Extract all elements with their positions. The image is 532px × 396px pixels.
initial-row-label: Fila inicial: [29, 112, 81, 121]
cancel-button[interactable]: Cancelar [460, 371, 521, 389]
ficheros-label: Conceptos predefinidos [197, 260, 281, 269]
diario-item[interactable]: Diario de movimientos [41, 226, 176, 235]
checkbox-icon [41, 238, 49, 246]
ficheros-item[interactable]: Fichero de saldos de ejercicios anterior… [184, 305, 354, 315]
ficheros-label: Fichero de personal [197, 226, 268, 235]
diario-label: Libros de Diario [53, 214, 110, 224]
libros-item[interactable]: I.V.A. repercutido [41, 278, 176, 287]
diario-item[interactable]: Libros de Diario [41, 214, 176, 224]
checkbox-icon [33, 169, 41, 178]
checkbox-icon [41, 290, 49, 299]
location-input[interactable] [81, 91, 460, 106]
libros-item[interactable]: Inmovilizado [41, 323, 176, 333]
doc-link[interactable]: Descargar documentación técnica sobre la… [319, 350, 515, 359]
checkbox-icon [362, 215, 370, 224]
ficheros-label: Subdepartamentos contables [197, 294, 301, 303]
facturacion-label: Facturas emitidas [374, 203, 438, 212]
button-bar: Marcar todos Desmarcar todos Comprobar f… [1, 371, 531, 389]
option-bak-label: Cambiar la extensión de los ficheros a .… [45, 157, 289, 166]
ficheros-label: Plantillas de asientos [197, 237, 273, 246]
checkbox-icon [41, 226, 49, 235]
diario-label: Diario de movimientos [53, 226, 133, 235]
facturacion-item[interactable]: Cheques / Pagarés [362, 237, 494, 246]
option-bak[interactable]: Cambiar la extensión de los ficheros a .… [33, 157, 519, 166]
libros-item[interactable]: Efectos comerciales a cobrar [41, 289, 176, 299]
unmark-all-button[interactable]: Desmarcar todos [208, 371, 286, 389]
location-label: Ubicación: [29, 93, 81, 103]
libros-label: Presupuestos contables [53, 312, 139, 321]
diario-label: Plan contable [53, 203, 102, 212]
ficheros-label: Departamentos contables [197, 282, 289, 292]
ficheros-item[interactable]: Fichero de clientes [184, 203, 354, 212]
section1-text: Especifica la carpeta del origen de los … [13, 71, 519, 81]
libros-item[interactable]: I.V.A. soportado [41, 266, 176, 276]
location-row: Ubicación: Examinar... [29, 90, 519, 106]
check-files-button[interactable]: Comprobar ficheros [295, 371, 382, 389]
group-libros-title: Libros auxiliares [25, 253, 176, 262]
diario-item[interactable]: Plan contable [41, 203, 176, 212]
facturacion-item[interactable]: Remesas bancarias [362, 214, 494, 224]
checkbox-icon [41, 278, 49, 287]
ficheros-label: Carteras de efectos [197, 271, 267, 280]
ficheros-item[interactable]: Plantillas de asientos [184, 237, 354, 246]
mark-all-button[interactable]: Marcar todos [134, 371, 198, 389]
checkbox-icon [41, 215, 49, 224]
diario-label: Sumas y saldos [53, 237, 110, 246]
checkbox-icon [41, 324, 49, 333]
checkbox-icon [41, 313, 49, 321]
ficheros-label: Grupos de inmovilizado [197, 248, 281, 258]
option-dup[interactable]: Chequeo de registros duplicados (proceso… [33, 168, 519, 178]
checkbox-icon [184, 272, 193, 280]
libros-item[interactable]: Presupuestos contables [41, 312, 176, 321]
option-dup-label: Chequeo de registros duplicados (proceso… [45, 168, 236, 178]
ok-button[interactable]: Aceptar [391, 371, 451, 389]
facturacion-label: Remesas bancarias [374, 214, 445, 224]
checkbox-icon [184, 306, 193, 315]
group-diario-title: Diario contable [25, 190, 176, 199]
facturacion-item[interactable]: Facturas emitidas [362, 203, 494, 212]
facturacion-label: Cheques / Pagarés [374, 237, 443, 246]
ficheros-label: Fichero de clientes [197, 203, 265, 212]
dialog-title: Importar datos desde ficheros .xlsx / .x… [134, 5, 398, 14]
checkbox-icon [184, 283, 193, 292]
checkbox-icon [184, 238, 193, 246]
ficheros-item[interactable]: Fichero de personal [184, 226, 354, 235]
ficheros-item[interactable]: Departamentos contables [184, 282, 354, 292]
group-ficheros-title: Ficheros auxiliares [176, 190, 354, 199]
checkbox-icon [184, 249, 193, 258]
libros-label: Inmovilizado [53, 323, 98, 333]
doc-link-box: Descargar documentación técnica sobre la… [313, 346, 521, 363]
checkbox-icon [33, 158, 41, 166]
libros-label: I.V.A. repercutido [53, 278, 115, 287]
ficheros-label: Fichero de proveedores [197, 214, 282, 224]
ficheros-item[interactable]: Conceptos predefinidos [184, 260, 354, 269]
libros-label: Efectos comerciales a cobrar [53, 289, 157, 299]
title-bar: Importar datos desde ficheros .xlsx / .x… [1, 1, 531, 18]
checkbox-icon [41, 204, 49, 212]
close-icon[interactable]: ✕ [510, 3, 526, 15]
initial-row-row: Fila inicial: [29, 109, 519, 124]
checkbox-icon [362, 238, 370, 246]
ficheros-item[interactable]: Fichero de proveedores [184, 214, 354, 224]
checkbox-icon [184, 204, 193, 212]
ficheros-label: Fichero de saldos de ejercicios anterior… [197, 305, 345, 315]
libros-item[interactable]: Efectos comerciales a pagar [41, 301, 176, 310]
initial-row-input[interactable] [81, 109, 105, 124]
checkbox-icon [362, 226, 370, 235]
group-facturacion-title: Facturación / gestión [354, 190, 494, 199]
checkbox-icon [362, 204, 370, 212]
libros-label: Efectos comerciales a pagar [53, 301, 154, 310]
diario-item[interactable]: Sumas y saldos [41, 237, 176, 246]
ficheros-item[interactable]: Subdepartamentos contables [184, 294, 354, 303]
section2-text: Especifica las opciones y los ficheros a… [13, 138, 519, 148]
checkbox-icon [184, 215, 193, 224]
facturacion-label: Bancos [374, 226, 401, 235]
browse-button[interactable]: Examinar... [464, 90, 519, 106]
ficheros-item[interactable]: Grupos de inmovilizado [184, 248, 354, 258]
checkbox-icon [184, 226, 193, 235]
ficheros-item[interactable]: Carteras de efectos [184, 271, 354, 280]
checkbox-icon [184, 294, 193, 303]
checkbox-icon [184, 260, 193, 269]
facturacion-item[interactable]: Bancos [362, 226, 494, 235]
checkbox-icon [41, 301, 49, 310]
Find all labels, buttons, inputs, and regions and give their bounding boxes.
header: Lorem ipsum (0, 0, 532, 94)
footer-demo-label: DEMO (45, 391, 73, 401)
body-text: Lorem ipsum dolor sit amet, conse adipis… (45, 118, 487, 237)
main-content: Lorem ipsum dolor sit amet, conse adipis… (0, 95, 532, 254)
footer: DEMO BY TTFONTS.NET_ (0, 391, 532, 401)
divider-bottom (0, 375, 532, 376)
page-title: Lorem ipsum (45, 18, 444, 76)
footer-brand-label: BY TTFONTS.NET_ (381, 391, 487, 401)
· · · · ·
◆ **BRIEF**: Using the listing, collect all lines in which the string "Examinar" is found.

◆ **RESULT**:
location-row: Ubicación: Examinar... [29, 90, 519, 106]
browse-button[interactable]: Examinar... [464, 90, 519, 106]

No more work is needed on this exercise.